*Source data:*
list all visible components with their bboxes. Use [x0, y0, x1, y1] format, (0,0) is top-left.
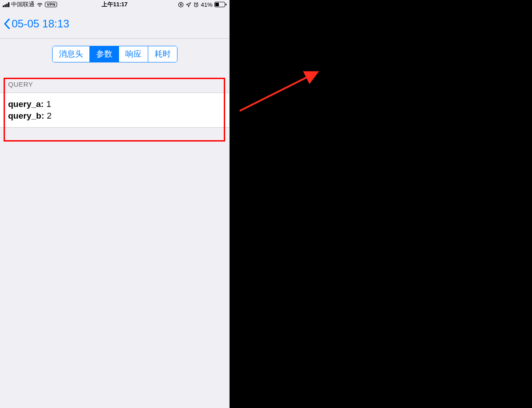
query-val: 1: [46, 98, 51, 110]
segmented-control: 消息头 参数 响应 耗时: [52, 46, 177, 62]
tab-params[interactable]: 参数: [90, 46, 119, 62]
query-list: query_a: 1 query_b: 2: [0, 93, 229, 127]
query-key: query_a:: [8, 98, 44, 110]
svg-line-3: [240, 73, 316, 111]
right-black-panel: [230, 0, 532, 408]
orientation-lock-icon: [178, 2, 184, 8]
nav-bar: 05-05 18:13: [0, 9, 229, 39]
arrow-annotation: [230, 0, 532, 408]
status-right: 41%: [178, 1, 226, 8]
battery-icon: [214, 2, 226, 7]
alarm-icon: [193, 2, 199, 8]
query-section: QUERY query_a: 1 query_b: 2: [0, 75, 229, 127]
status-time: 上午11:17: [102, 0, 127, 9]
tab-response[interactable]: 响应: [119, 46, 148, 62]
signal-icon: [3, 2, 9, 7]
query-val: 2: [47, 110, 52, 122]
back-button[interactable]: 05-05 18:13: [4, 18, 69, 30]
location-icon: [186, 2, 191, 8]
carrier-label: 中国联通: [11, 0, 35, 9]
query-row: query_b: 2: [8, 110, 221, 122]
section-header-query: QUERY: [0, 75, 229, 93]
tab-headers[interactable]: 消息头: [53, 46, 90, 62]
query-row: query_a: 1: [8, 98, 221, 110]
back-title: 05-05 18:13: [12, 18, 69, 30]
query-key: query_b:: [8, 110, 44, 122]
chevron-left-icon: [4, 18, 10, 29]
segmented-control-wrap: 消息头 参数 响应 耗时: [0, 39, 229, 71]
status-left: 中国联通 VPN: [3, 0, 57, 9]
phone-screen: 中国联通 VPN 上午11:17 41%: [0, 0, 230, 408]
wifi-icon: [36, 2, 43, 7]
tab-timing[interactable]: 耗时: [148, 46, 177, 62]
svg-rect-1: [180, 4, 182, 5]
vpn-badge: VPN: [45, 2, 57, 7]
battery-percent: 41%: [201, 1, 213, 8]
status-bar: 中国联通 VPN 上午11:17 41%: [0, 0, 229, 9]
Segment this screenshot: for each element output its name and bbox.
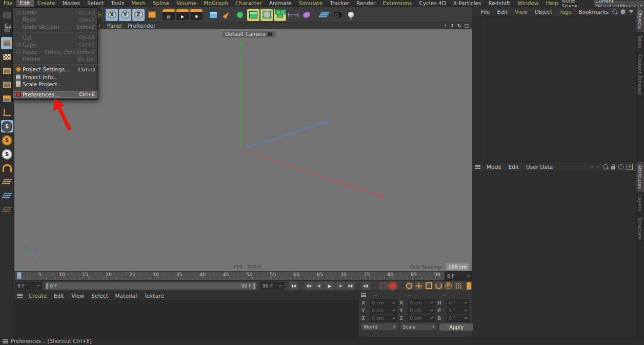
deformer-icon[interactable] <box>300 9 313 21</box>
filter-icon[interactable] <box>629 10 634 13</box>
tab-objects[interactable]: Objects <box>636 7 644 32</box>
preview-range-slider[interactable]: 0 F 90 F <box>45 282 256 290</box>
am-menu-edit[interactable]: Edit <box>505 164 522 170</box>
tab-layers[interactable]: Layers <box>636 192 644 214</box>
menu-item-undo[interactable]: UndoCtrl+Z <box>13 9 97 16</box>
vp-menu-prorender[interactable]: ProRender <box>125 23 158 29</box>
menu-item-copy[interactable]: CopyCtrl+C <box>13 41 97 48</box>
workplane-planar-icon[interactable] <box>1 203 13 216</box>
range-start-field[interactable]: 0 F ▴▾ <box>15 282 42 290</box>
size-x-field[interactable]: 0 cm▴▾ <box>408 299 435 306</box>
volume-icon[interactable] <box>274 9 286 21</box>
menu-item-delete[interactable]: DeleteBS, Del <box>13 55 97 63</box>
menu-extensions[interactable]: Extensions <box>379 0 415 7</box>
record-icon[interactable] <box>379 282 388 290</box>
grid-spacing-value[interactable]: 100 cm <box>446 263 469 270</box>
stepper-icon[interactable]: ▴▾ <box>392 317 395 319</box>
pos-z-field[interactable]: 0 cm▴▾ <box>370 315 397 322</box>
range-left-handle[interactable] <box>46 283 48 289</box>
menu-item-redo[interactable]: RedoCtrl+Y <box>13 16 97 23</box>
menu-item-preferences[interactable]: Preferences...Ctrl+E <box>13 91 97 98</box>
key-circle-icon[interactable] <box>405 282 414 290</box>
menu-spline[interactable]: Spline <box>149 0 173 7</box>
om-menu-tags[interactable]: Tags <box>556 9 575 15</box>
snap-3d-icon[interactable]: S <box>1 134 13 146</box>
lock-icon[interactable] <box>611 166 615 169</box>
material-list-area[interactable] <box>14 300 358 337</box>
stepper-icon[interactable]: ▴▾ <box>464 309 467 312</box>
spline-modifier-icon[interactable]: ⊢⊣ <box>287 9 299 21</box>
menu-simulate[interactable]: Simulate <box>295 0 326 7</box>
menu-redshift[interactable]: Redshift <box>485 0 514 7</box>
track-selection-icon[interactable] <box>618 164 623 169</box>
mat-menu-material[interactable]: Material <box>112 293 141 299</box>
play-icon[interactable]: ▶ <box>324 282 335 290</box>
stepper-icon[interactable]: ▴▾ <box>392 309 395 312</box>
hamburger-icon[interactable] <box>17 294 23 298</box>
model-mode-icon[interactable] <box>1 37 13 49</box>
magnet-icon[interactable] <box>1 162 13 174</box>
menu-render[interactable]: Render <box>353 0 379 7</box>
menu-item-undo-action[interactable]: Undo (Action)Shift+Z <box>13 23 97 30</box>
render-view-icon[interactable]: ▤ <box>163 9 175 20</box>
workplane-icon[interactable] <box>1 176 13 188</box>
hamburger-icon[interactable] <box>361 293 366 297</box>
field-icon[interactable] <box>260 9 273 21</box>
history-back-icon[interactable]: ◂ <box>591 164 594 169</box>
key-pla-icon[interactable] <box>454 282 462 290</box>
tab-takes[interactable]: Takes <box>636 32 644 51</box>
key-position-icon[interactable] <box>415 282 424 290</box>
jump-end-icon[interactable]: ▶▮ <box>361 282 370 290</box>
key-rotation-icon[interactable] <box>434 282 443 290</box>
jump-start-icon[interactable]: ▮◀ <box>289 282 298 290</box>
menu-animate[interactable]: Animate <box>266 0 295 7</box>
tab-attributes[interactable]: Attributes <box>636 162 644 192</box>
next-key-icon[interactable]: ▶▮ <box>346 282 355 290</box>
add-cube-icon[interactable] <box>207 9 219 21</box>
current-frame-field[interactable]: 0 F ▴▾ <box>445 271 472 280</box>
light-icon[interactable] <box>345 9 357 21</box>
mat-menu-view[interactable]: View <box>68 293 88 299</box>
next-frame-icon[interactable]: ▶ <box>336 282 345 290</box>
prev-key-icon[interactable]: ▮◀ <box>305 282 313 290</box>
convert-icon[interactable] <box>1 9 13 22</box>
rot-b-field[interactable]: 0 °▴▾ <box>447 315 469 322</box>
pos-y-field[interactable]: 0 cm▴▾ <box>370 307 397 314</box>
z-axis-lock-icon[interactable]: Z <box>132 9 145 21</box>
menu-edit[interactable]: Edit <box>16 0 34 7</box>
stepper-icon[interactable]: ▴▾ <box>430 309 433 312</box>
floor-icon[interactable] <box>318 9 330 21</box>
prev-frame-icon[interactable]: ◀ <box>314 282 323 290</box>
om-menu-view[interactable]: View <box>511 9 531 15</box>
coordinate-system-icon[interactable] <box>146 9 158 21</box>
stepper-icon[interactable]: ▴▾ <box>430 301 433 304</box>
camera-label[interactable]: Default Camera <box>223 31 275 37</box>
x-axis-lock-icon[interactable]: X <box>106 9 118 21</box>
enable-snap-icon[interactable]: S <box>1 120 13 132</box>
apply-button[interactable]: Apply <box>439 323 473 331</box>
menu-item-cut[interactable]: CutCtrl+X <box>13 34 97 41</box>
menu-select[interactable]: Select <box>84 0 107 7</box>
node-space-select[interactable]: Current (Standard/Physical) ▾ <box>594 1 644 6</box>
attribute-body[interactable] <box>472 171 636 337</box>
autokey-icon[interactable] <box>389 282 397 290</box>
generator-icon[interactable] <box>247 9 259 21</box>
am-menu-mode[interactable]: Mode <box>483 164 505 170</box>
om-menu-bookmarks[interactable]: Bookmarks <box>575 9 612 15</box>
pan-view-icon[interactable]: + <box>444 23 448 28</box>
menu-help[interactable]: Help <box>542 0 562 7</box>
mat-menu-edit[interactable]: Edit <box>50 293 68 299</box>
menu-tracker[interactable]: Tracker <box>326 0 353 7</box>
menu-tools[interactable]: Tools <box>107 0 128 7</box>
menu-item-project-info[interactable]: Project Info... <box>13 73 97 81</box>
om-menu-object[interactable]: Object <box>531 9 556 15</box>
menu-xparticles[interactable]: X-Particles <box>450 0 485 7</box>
add-panel-icon[interactable] <box>627 164 633 170</box>
history-forward-icon[interactable]: ▸ <box>597 164 600 169</box>
menu-item-scale-project[interactable]: Scale Project... <box>13 81 97 88</box>
menu-mograph[interactable]: MoGraph <box>200 0 232 7</box>
stepper-icon[interactable]: ▴▾ <box>464 301 467 304</box>
menu-item-paste[interactable]: PasteCtrl+V, Ctrl+Shift+V <box>13 48 97 55</box>
stepper-icon[interactable]: ▴▾ <box>279 284 282 287</box>
menu-mesh[interactable]: Mesh <box>128 0 149 7</box>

*Work required:*
Copy out every line in the entries above that holds "list".

*Reply:*
list all visible components with their bboxes. Use [x0, y0, x1, y1] format, (0,0) is top-left.
query-list: query_a: 1 query_b: 2: [0, 93, 229, 127]
material-list-area[interactable] <box>14 300 358 337</box>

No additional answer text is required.